という趣旨のご質問がいくつかあがってきましたので、私の考えを書いてみます。
ここでいう会社の全体分析というのは、決算書(貸借対照表、損益計算書など)のことでしょうから、それを前提とします。
そして、このようなご質問は、監査法人勤務の方から多く聞かれることから、今回は監査調書の作成においてという点でお答えします。
「会社の全体分析をしてください」 これが監査法人の上司から言われたのか、または顧問先の経営者などから言われたのかによって、決算書の分析の仕方は少し変わってきますが、今回は監査法人の上司から言われた場合です。
ただ、最初に考えること、分析の目標は共通しています。これが一番大事かもしれません。

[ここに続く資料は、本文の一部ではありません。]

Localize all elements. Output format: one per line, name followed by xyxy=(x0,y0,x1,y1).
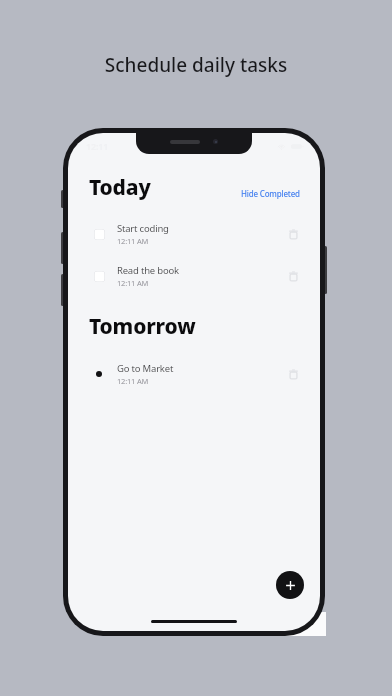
button[interactable]: Add task xyxy=(276,571,304,599)
button[interactable]: Start coding xyxy=(68,218,320,250)
staticText: Tomorrow xyxy=(89,312,196,341)
button[interactable]: Read the book xyxy=(68,260,320,292)
staticText: 12:11 AM xyxy=(117,278,149,288)
staticText: Today xyxy=(89,173,151,202)
staticText: Hide Completed xyxy=(241,188,300,199)
button[interactable]: Go to Market xyxy=(68,358,320,390)
staticText: Schedule daily tasks xyxy=(0,52,392,78)
button[interactable]: Delete Start coding xyxy=(282,223,304,245)
button[interactable]: Hide Completed xyxy=(239,185,302,202)
staticText: 12:11 AM xyxy=(117,236,149,246)
staticText: Start coding xyxy=(117,222,169,235)
button[interactable]: Delete Go to Market xyxy=(282,363,304,385)
staticText: 12:11 AM xyxy=(117,376,149,386)
staticText: Go to Market xyxy=(117,362,174,375)
staticText: Read the book xyxy=(117,264,179,277)
button[interactable]: Delete Read the book xyxy=(282,265,304,287)
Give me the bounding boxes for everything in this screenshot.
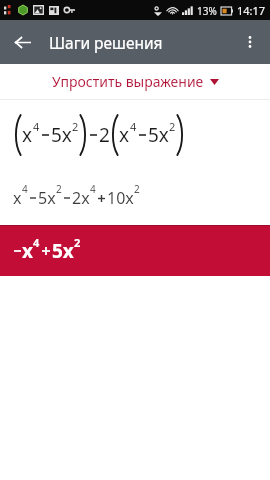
staticText: 4	[33, 235, 40, 250]
staticText: Упростить выражение	[52, 72, 204, 91]
staticText: 2	[72, 119, 79, 134]
staticText: 5x	[38, 187, 56, 209]
staticText: 2	[56, 182, 62, 196]
staticText: x	[22, 122, 33, 148]
staticText: 5x	[52, 238, 74, 264]
staticText: 13%	[197, 4, 217, 18]
staticText: 4	[22, 182, 28, 196]
staticText: 4	[33, 119, 40, 134]
staticText: 2x	[72, 187, 90, 209]
staticText: 2	[74, 235, 81, 250]
staticText: 2	[99, 122, 110, 148]
button[interactable]: x	[0, 226, 270, 276]
button[interactable]: Back	[4, 24, 40, 60]
staticText: 4	[90, 182, 96, 196]
button[interactable]: More options	[232, 24, 268, 60]
staticText: x	[119, 122, 130, 148]
staticText: 10x	[107, 187, 134, 209]
staticText: 2	[169, 119, 176, 134]
staticText: 5x	[51, 122, 72, 148]
button[interactable]: x	[0, 170, 270, 225]
button[interactable]: Упростить выражение	[46, 68, 225, 95]
staticText: 2	[134, 182, 140, 196]
staticText: 4	[130, 119, 137, 134]
button[interactable]: x	[0, 100, 270, 170]
staticText: 14:17	[237, 3, 266, 18]
staticText: 5x	[148, 122, 169, 148]
staticText: Шаги решения	[49, 32, 163, 53]
staticText: x	[13, 187, 22, 209]
staticText: x	[22, 238, 33, 264]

『限られた時間の中で、相手が何を期待しているのか、相手にどのようなことを言えばハッとするのか、あるいは喜ぶのか、納得するのか、など相手のニーズを推測して、それに合わせて最短で分析すること』
私がいつも心がけるようにしていることです。一つ一つの仕事や手続きであっても、ビジネスと本質は同じだと思います。
これで概ね答えになるのですが、もう少し具体的に書いていきます。
(監査法人の上司からいわれるケース)
監査法人の会計士は、まず何を監査現場で行うかというと、前期と当期の比較表を作ります。そして増減が大きいところピックアップ。その勘定科目を、一次明細、二次明細と最後は総勘定元帳までさかのぼって見ていく、といったところでしょう。
これは基本中の基本であり、最も大事なところです。しかし、これにもう一つ色を付けるとしたら、、、
頭の中で、上司のレビューでは何を聞かれるかな、どこをポイントだというかな、など上司の考えそうなところにメリハリをつけることでしょう。
その上司だってまた、こう考えているはずです。どうやったら審査通るかな、審査担当者にどう簡潔に今回の会社の出来事を伝えるかな、如何に監査の重要な点はどこですと簡潔にいえるかな、などなど。
みんな相手がいることです。相手のニーズに合わせる。簡単です。
私も独立前の監査法人時代は、3年目くらいから、いつもこのように考えて仕事をするようになっていました。というより、これしか考えていませんでした。尊敬できる優秀な上司がいれば、その方を真似して、その考えに近くなることが自分が成長する近道だと思ったからです。(今は立場上、これだけということはありませんが、当時はただこれだけを考えて仕事をこなしていたと思います。)
いずれにしろ、全体を考え、相手がいることを考えていけば、やみくもにダラダラ調書を作ることなんて無くなるでしょう。
何事も相手がいることなので、相手の喜ぶ顔や、すごいなと思ってもらうフィードバックを期待してやれば、上司ですら仕事をくれるお客様だと思えてきて、仕事がやりがいあるものに変わってくると思います。
会社の全体分析をする場合、期別比較をしながらも、監査の全体像(計画~報告書提出まで)を考え、相手のことを考え、できるだけスピーディーに最短で行う、ということが大事だと思います。